Contributed By BSCAI
The Department of Labor’s (DOL) Occupational Safety and Health Administration (OSHA) recently provided interim guidance to Compliance Safety and Health Officers (CSHOs) for enforcing the requirements of 29 CFR Part 1904 with respect to the recording of occupational illnesses, specifically cases of COVID-19. This guidance will take effect immediately and remain in effect until further notice. This guidance is intended to be time-limited to the current public health crisis.
Under OSHA’s recordkeeping requirements, COVID-19 is a recordable illness and employers are responsible for recording cases of COVID-19, if:
- The case is a confirmed case of COVID-19, as defined by Centers for Disease Control and Prevention (CDC);
- The case is work-related as defined by 29 CFR § 1904.5; and
- The case involves one or more of the general recording criteria set forth in 29 CFR § 1904.7.
In areas where there is ongoing community transmission, employers other than those in the healthcare industry, emergency response organizations (e.g., emergency medical, firefighting, and law enforcement services), and correctional institutions may have difficulty making determinations about whether workers who contracted COVID-19 did so due to exposures at work. In light of those difficulties, OSHA is exercising its enforcement discretion in order to provide certainty to the regulated community.

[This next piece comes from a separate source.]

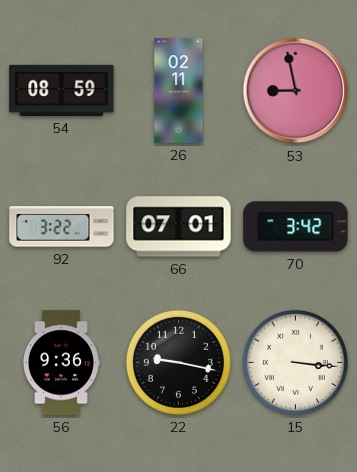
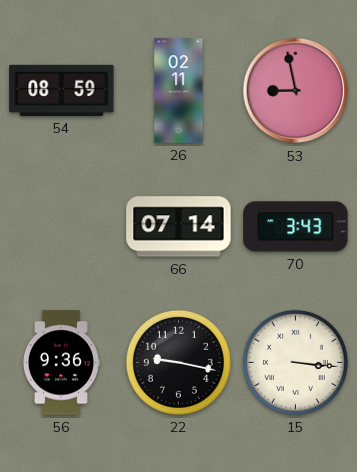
92: 3:22 -> none
66: 07:01 -> 07:14
70: 3:42 -> 3:43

Employers of workers in the healthcare industry, emergency response organizations (e.g., emergency medical, firefighting, and law enforcement services), and correctional institutions must continue to make work-relatedness determinations pursuant to 29 CFR § 1904. Until further notice, however, OSHA will not enforce 29 CFR § 1904 to require other employers to make the same work-relatedness determinations, except where:
- There is objective evidence that a COVID-19 case may be work-related. This could include, for example, a number of cases developing among workers who work closely together without an alternative explanation; and
- The evidence was reasonably available to the employer. For purposes of this memorandum, examples of reasonably available evidence include information given to the employer by employees, as well as information that an employer learns regarding its employees’ health and safety in the ordinary course of managing its business and employees.
BSCAI is closely tracking this new enforcement guidance and will relay any additional information from OSHA to members as it becomes available. For questions or comments, contact BSCAI Director of Government Affairs Kevin McKenney at kmckenney@bscai.org.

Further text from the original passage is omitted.